Student Legacy Inspires Charity

Most kids who are granted an wish from the Make-A-Wish Foundation, they often choose something for themselves—a new video game, a chance to meet a celebrity, or a trip to Disney World.

But Michael “Mikey” J. Friedman ’11 wanted to give his wish back.

Friedman, who passed away in October 2008 after battling a rare and aggressive form of cancer, used his $3,000 from Make-A-Wish to buy electronics and games to help other kids deal with the boredom and loneliness of hospital stays. After realizing the success of his charity, the then-16 year old created the Mikey’s Way Foundation, a non-profit that organizes a similar initiative for hospitals in New York, Connecticut, and Boston.

While Friedman’s foundation has held a few “Mikey’s Way Days” over the past two years to continue Friedman’s work, this spring Friedman’s parents are expanding Mikey’s Way to give the foundation a national presence.

Friedman’s choice to give back was not surprising to those who knew him. Friedman’s mother, Barbara Landau, said that her son was always aware that not all patients have access to the electronics and games that she said helped him survive the monotony of the hospital.


“There wasn’t anything he really wanted but to help the other kids,” Landau said.

Friedman modeled these visits—during which he would load thousands of dollars of electronics onto a cart and let patients choose their favorite—after the candy carts that would come around Friday evenings during his own hospital stays, Landau added.
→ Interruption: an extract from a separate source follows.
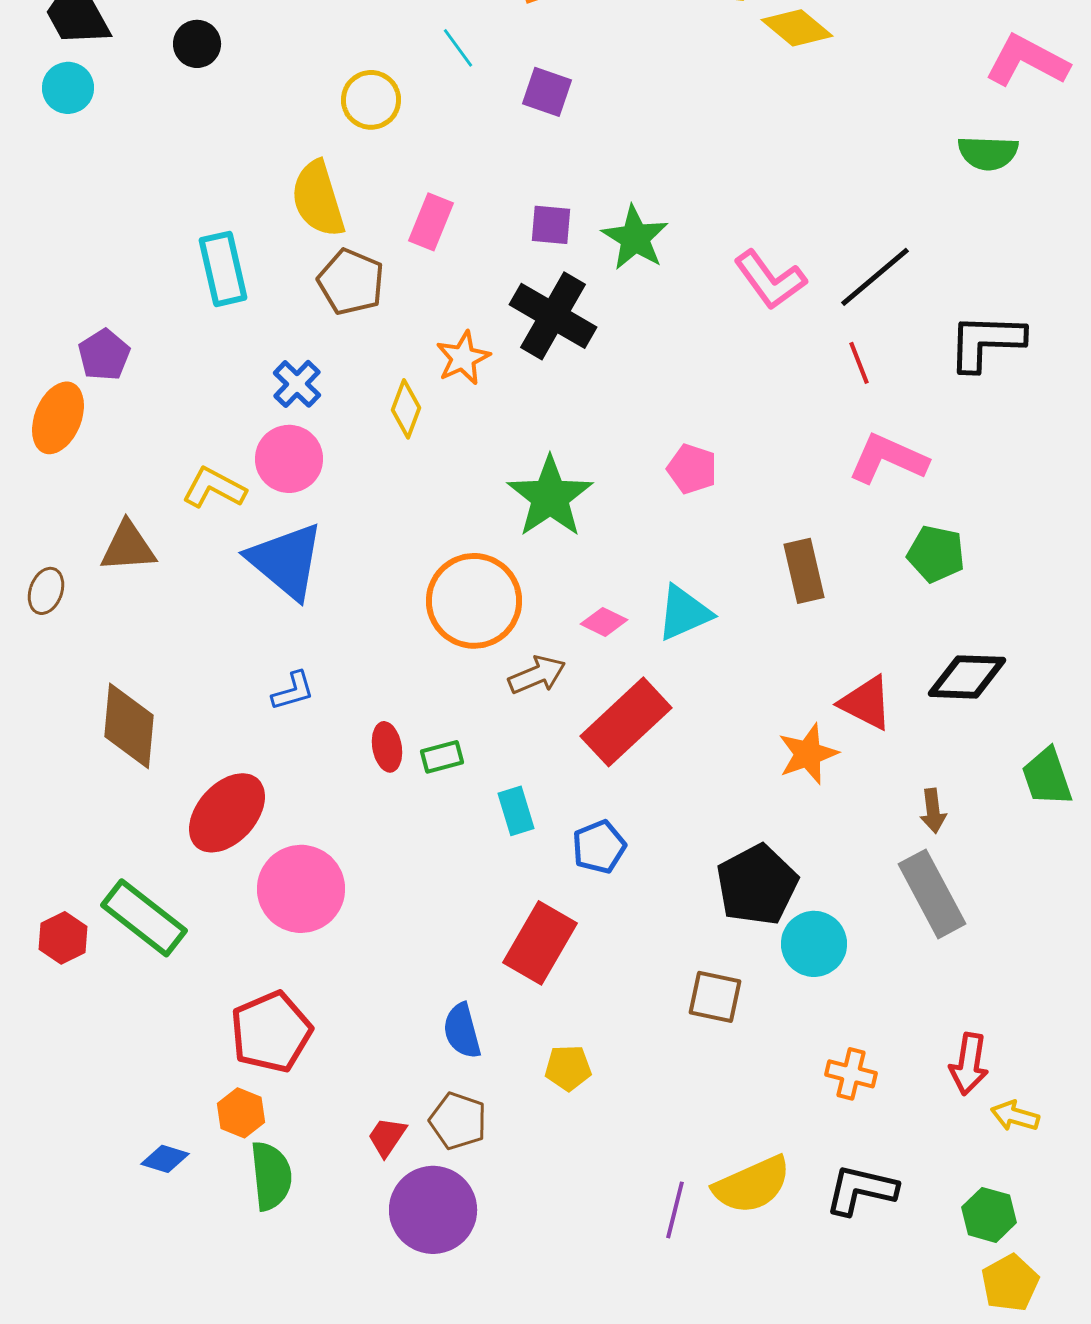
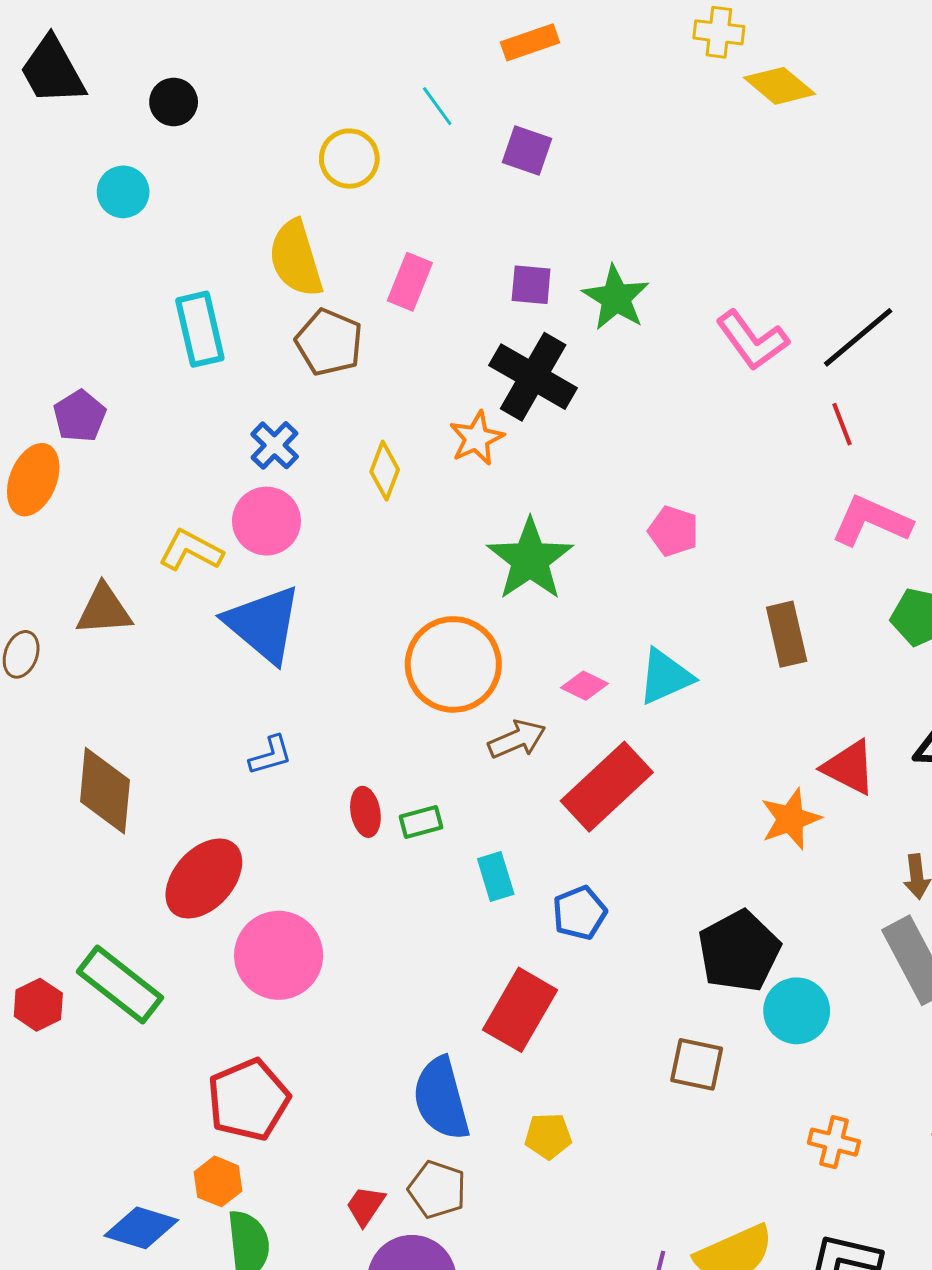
cyan circle: (68, 88) -> (123, 192), moved
orange star: (463, 358) -> (477, 438), moved
blue semicircle: (462, 1031) -> (441, 1099), size x1.5
blue diamond: (165, 1159) -> (141, 1228), size x1.5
The average gift, ranging from netbooks to handheld video game systems, costs around $300, according to Les G. Friedman, Mikey’s father and the CEO of Mikey’s Way. He added that the foundation also gives televisions and gaming systems to equip the hospitals’ permanent playrooms.

This year Mikey’s Way will serve eight hospitals, and each donation run will cost between $8,000 and $10,000 in private donations.

“Cancer research [and] all those foundations that deal with tomorrow are wonderful. But these kids are suffering today,” Les Friedman said. “My dream would be to do 52 Mikey’s Way Days a year.”

Over the past few months, the foundation has reached out to new donors and has filmed an ad with actress Jennifer Love Hewitt. One of the foundation’s first stops for networking has been at Harvard, with Friedman’s friends. Friedman’s former roommate Mark A. Isaacson ’11, a Crimson editorial columnist, said that he and other friends plan to work next fall to give Mikey’s Way a sustainable presence on the Harvard campus through creating a Harvard chapter of the foundation and possibly partnering with the Cancer Society.

Friedman, who is remembered as an optimist by his friends, did not talk much about Mikey’s Way or his own battle with cancer during his time at Harvard. Emily S. Shire ’11, a friend of Friedman’s and an inactive Crimson magazine editor, said that she did not know about his cancer until nearly the end of their freshman year.

“Mikey was just that calm, oh-so wonderful person. He played such an important role in the way our group works,” Shire said. “I’m completely unsurprised that he has touched so many lives.”